Sudatel, cet inconnu

Mieux disant dans l’attribution de la troisième licence du Sénégal, l’opérateur du Soudan doit maintenant relever le défi. Et faire taire les rumeurs.

Publié le 18 septembre 2007 Lecture : 3 minutes.

Quelques jours et plusieurs maladresses ont suffi pour transformer en quasi-affaire d’État l’attribution de la troisième licence de téléphonie du Sénégal. Alors qu’elle aurait pu être l’une des dernières transactions phare d’un continent où peu de marchés de cette importance restent à conquérir par les opérateurs de télécommunications. D’ailleurs, les plus grands en parlaient depuis plusieurs années. Notamment Celtel, qui visait avec convoitise une présence de cette envergure, de surcroît en Afrique de l’Ouest francophone, où il est encore peu implanté (Burkina, Niger sur un total de quinze pays en Afrique).
Bouclée en un temps record, la procédure d’appel d’offres gérée par l’Autorité sénégalaise de régulation des télécommunications et de la poste (ARTP), a été la plus courte de l’histoire du secteur : quatorze jours ouvrables. Lancement le 17 août, dépôt des dossiers le 31, décision le 6 septembre.

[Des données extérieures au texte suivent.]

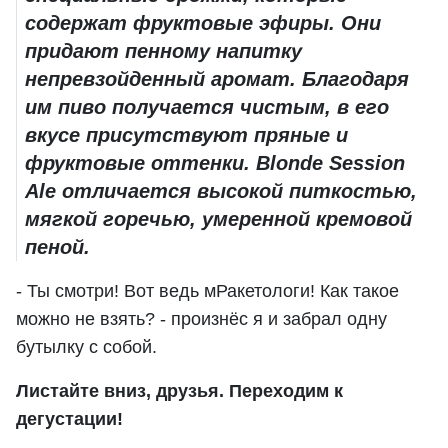
содержат фруктовые эфиры. Они
придают пенному напитку
непревзойденный аромат. Благодаря
им пиво получается чистым, в его
вкусе присутствуют пряные и
фруктовые оттенки. Blonde Session
Ale отличается высокой питкостью,
мягкой горечью, умеренной кремовой
пеной.
- Ты смотри! Вот ведь мРакетологи! Как такое
можно не взять? - произнёс я и забрал одну
бутылку с собой.
Листайте вниз, друзья. Переходим к
дегустации!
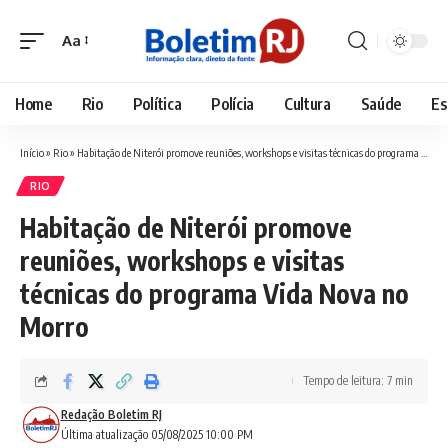
Aa
Font
Resizer
Home
Rio
Política
Polícia
Cultura
Saúde
Es
Início
»
Rio
»
Habitação de Niterói promove reuniões, workshops e visitas técnicas do programa Vida Nova no Morro
RIO
Habitação de Niterói promove
reuniões, workshops e visitas
técnicas do programa Vida Nova no
Morro
Tempo de leitura: 7 min
Redação Boletim RJ
Última atualização 05/08/2025 10:00 PM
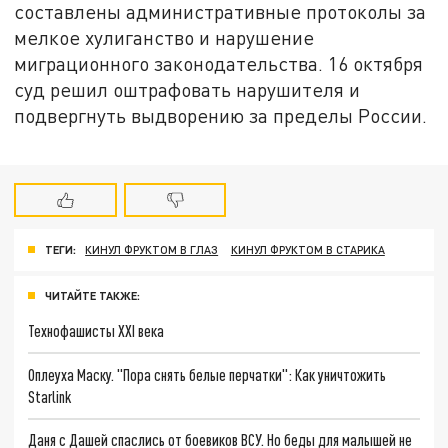
составлены административные протоколы за
мелкое хулиганство и нарушение
миграционного законодательства. 16 октября
суд решил оштрафовать нарушителя и
подвергнуть выдворению за пределы России.
ТЕГИ:
КИНУЛ ФРУКТОМ В ГЛАЗ
КИНУЛ ФРУКТОМ В СТАРИКА
ЧИТАЙТЕ ТАКЖЕ:
Технофашисты XXI века
Оплеуха Маску. "Пора снять белые перчатки": Как уничтожить
Starlink
Даня с Дашей спаслись от боевиков ВСУ. Но беды для малышей не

Trois candidats ont participé à la compétition : Bintel, filiale de télécoms du groupe de BTP de Bakr Mohamed Ben Laden, Sudatel, héritier de l’opérateur historique du Soudan, et Celtel. Le délai était-il trop court pour Maroc Telecom et MTN, entre autres groupes affichant une stratégie panafricaine ? « En janvier 2005, il y a dix-huit mois, nous avions lancé un appel à concurrence », rappelle Daniel Seck, directeur général de l’ARTP. En d’autres termes, tout le monde le savait, il fallait être prêt.

Il mise 200 millions de dollars
Bintel, dont la maison mère a été retenue pour construire le nouvel aéroport de Dakar, l’était visiblement, qui déposait quinze classeurs le 31 août sur les bureaux de l’ARTP. Les propositions financières, techniques et commerciales de Celtel tenaient pour leur part dans cinq classeurs et celles de Sudatel dans un seul. Les représentants des trois groupes ont été questionnés à plusieurs reprises par les examinateurs, qui s’étaient assuré les services de la banque d’affaires Rotschild. Compte tenu de sa réputation, il ne peut y avoir de doutes sur la régularité de l’opération. Le nom du vainqueur a cependant suscité des contestations de toutes parts : pourquoi avoir choisi Sudatel, un opérateur si peu connu qu’il ne pouvait guère présenter de garanties sur ses capacités techniques et commerciales ? Les confrères déçus, l’opposition politique et jusqu’au Syndicat des travailleurs de Sonatel, l’opérateur historique sénégalais, qui, le 12 septembre, « désavouait les mesures prises par l’ARTP », ont ajouté leurs reproches et transformé en affaire d’argent et de mauvais choix technologique ce qui aurait pu être l’avènement d’une nouvelle époque de la téléphonie.
Face à quoi les positions de l’ARTP sont claires, mais maladroites. L’absence de Dakar du directeur de l’ARTP, parti en déplacement professionnel au Portugal à l’issue de l’annonce, le 6 septembre, et revenu près d’une semaine plus tard, n’a en outre pas simplifié la communication de mises au point. Lesquelles constituent, au fond, le nud du problème. « C’est une affaire d’argent », clame la rumeur. « Sudatel a proposé 200 millions de dollars, Bintel 153 millions et Celtel 105 millions », rétorque l’ARTP, qui ajoute : « Notre décision repose à 60 % sur le critère financier, 20 % sur le juridique et 20 % sur le critère technique. » C’est une forme d’aveu ! Consulté le 13 septembre, le directeur de l’ARTP nous a précisé les engagements pris par Sudatel (lire l’encadré). Rendez-vous donc en mars 2008, lancement officiel de ses nouveaux services, pour vérifier s’il tient ses promesses.